Not Just One C-Element

In the earlier post on synthesis, I talked about C-elements as if there were only one kind. There are actually several variants used throughout the design, each tailored to the needs of a particular piece of control circuitry.

The cell I chose to lay out first was a 3-input asymmetric C-element. "Asymmetric" means the inputs are not equal: the A input overrides the output to 1 if A is low, but to drive the output to 0, all three inputs must agree. Here is the truth table:

| A | B | C | OUT |
|---|---|---|-----|
| 0 | 0 | 0 |  1  |  A low: output high
| 0 | 0 | 1 |  1  |  A low: output high
| 0 | 1 | 0 |  1  |  A low: output high
| 0 | 1 | 1 |  1  |  A low: output high
| 1 | 0 | 0 | OUT |  Hold previous state
| 1 | 0 | 1 | OUT |  Hold previous state
| 1 | 1 | 0 | OUT |  Hold previous state
| 1 | 1 | 1 |  0  |  All high: output low

And the gate-level implementation:

module c_element_bc_n_sc (
    output wire  out,
    input wire   a,
    input wire   b,
    input wire   c
);
    wire out_n;
    wire a_fb_out;
    wire cmb_out;

    primitive_nand3 combiner_gate  (.Y(cmb_out),   .A(a),         .B(b), .C(c));
    primitive_nand2 out_pre_gate   (.Y(out_n),     .A(a_fb_out),  .B(cmb_out));
    primitive_nand2 a_fb_out_gate  (.Y(a_fb_out),  .A(out_n),     .B(a));
    assign out = ~out_n;
endmodule

Magic

Magic is a layout editor that has been around since the 1980s at UC Berkeley. In the open-source flow, it handles custom cell layout, DRC, and parasitic extraction. It is a capable tool that does everything you need.

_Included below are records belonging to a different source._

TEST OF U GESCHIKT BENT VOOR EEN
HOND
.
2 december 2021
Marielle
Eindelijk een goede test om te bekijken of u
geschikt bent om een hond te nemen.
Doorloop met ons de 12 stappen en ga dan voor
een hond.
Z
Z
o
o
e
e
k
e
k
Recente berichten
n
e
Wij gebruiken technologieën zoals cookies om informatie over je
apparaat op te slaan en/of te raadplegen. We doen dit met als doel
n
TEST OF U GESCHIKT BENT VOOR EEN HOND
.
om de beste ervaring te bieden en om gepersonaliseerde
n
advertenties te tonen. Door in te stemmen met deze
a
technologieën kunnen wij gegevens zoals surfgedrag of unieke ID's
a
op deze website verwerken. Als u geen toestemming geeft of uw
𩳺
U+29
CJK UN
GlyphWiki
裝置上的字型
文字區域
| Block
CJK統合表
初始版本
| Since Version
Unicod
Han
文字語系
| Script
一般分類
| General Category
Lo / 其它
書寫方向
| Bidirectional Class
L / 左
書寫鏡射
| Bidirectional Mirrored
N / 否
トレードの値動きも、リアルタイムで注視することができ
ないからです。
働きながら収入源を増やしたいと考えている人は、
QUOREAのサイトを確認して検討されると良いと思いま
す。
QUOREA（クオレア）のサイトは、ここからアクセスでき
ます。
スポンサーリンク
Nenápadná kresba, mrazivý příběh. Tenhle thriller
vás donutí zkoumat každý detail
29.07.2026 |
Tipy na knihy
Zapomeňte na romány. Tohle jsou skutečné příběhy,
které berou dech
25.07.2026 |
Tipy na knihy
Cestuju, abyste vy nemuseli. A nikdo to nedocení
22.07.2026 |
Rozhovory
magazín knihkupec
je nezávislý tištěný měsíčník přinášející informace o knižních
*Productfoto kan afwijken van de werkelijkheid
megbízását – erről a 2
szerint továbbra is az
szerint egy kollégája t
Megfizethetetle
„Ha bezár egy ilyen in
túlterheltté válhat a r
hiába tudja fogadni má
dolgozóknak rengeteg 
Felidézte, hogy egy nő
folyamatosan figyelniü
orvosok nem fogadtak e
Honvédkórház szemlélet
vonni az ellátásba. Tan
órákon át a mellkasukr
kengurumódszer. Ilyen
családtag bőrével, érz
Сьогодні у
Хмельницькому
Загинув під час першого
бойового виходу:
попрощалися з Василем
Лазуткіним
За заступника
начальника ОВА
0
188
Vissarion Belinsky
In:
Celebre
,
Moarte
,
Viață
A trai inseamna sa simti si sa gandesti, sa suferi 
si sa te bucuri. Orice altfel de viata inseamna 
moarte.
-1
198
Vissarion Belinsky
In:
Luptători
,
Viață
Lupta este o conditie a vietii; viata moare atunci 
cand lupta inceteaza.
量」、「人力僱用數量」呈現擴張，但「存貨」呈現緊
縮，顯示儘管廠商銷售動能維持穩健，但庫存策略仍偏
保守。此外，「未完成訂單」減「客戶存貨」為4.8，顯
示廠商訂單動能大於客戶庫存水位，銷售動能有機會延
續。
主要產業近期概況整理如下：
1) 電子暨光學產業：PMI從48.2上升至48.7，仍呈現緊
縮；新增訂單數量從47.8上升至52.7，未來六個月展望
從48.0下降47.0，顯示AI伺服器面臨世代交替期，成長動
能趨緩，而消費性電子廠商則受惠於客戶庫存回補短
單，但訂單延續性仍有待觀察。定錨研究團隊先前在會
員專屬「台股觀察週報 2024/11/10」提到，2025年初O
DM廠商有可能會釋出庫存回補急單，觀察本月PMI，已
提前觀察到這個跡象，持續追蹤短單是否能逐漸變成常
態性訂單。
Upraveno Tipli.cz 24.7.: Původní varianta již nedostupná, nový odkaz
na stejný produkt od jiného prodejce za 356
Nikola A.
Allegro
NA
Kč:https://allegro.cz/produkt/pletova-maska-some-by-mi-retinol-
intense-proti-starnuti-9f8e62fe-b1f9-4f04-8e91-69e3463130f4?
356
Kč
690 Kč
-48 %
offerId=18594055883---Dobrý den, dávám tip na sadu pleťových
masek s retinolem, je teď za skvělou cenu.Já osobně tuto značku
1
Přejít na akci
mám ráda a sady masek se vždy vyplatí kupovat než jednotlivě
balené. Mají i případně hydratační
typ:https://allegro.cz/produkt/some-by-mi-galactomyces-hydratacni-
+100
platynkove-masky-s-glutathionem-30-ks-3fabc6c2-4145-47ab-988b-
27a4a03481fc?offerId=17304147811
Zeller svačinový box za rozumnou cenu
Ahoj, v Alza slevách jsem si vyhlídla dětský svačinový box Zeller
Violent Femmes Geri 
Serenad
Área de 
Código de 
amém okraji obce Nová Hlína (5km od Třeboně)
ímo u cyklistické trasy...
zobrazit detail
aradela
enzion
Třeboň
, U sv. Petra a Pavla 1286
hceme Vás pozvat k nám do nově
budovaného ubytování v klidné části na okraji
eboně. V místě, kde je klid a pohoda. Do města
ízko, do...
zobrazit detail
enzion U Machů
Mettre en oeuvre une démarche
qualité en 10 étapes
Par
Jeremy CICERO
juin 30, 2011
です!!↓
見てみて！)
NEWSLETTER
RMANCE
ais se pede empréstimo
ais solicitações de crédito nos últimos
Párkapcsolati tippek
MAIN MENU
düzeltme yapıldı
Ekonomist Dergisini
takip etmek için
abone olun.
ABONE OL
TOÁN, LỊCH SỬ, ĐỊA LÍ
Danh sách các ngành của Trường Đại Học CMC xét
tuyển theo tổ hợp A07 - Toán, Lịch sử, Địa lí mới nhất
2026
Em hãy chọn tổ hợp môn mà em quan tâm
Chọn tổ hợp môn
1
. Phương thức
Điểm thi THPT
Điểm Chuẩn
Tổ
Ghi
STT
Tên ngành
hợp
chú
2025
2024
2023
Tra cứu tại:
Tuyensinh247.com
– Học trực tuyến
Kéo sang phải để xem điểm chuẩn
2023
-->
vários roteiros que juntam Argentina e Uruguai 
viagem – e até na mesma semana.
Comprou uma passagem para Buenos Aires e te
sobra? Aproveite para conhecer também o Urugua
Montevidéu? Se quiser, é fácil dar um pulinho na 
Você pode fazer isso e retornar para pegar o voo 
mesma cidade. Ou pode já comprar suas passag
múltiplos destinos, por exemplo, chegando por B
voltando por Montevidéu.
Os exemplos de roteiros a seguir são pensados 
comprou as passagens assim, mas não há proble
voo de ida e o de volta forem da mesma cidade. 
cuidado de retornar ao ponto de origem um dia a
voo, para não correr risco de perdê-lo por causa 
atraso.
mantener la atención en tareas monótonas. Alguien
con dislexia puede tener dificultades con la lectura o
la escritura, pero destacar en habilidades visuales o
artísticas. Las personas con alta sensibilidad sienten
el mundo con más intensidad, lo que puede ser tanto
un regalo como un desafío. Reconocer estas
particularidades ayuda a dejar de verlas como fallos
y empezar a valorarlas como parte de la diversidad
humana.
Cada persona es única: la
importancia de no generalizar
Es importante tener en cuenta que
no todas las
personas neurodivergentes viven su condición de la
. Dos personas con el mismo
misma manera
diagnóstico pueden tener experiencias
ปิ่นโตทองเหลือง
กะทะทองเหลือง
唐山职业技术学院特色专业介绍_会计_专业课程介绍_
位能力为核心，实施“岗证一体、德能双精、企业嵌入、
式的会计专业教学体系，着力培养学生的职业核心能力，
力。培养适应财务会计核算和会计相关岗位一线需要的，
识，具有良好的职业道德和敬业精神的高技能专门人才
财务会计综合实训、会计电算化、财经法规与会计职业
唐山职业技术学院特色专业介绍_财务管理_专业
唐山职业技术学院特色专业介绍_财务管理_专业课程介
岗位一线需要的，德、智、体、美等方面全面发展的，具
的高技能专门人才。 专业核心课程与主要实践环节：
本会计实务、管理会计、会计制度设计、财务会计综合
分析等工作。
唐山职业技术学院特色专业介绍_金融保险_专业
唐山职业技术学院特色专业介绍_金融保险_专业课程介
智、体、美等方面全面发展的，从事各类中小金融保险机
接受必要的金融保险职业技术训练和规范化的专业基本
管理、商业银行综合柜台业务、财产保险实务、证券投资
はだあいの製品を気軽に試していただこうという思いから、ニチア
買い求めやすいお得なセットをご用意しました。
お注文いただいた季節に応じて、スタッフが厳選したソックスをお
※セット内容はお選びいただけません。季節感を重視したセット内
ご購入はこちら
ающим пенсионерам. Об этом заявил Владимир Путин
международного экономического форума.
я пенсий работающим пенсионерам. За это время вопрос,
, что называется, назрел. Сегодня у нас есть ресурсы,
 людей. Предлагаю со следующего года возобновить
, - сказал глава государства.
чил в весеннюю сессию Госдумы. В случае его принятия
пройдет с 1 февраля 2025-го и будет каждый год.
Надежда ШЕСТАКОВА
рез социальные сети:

That said, for someone coming from a tool like Virtuoso, it feels different. The interface has its own way of doing things. Operations that are intuitive in one tool require a different mental model in the other. I will leave the specifics to the reader to discover on their own. It is worth experimenting with. You will develop your own opinion quickly.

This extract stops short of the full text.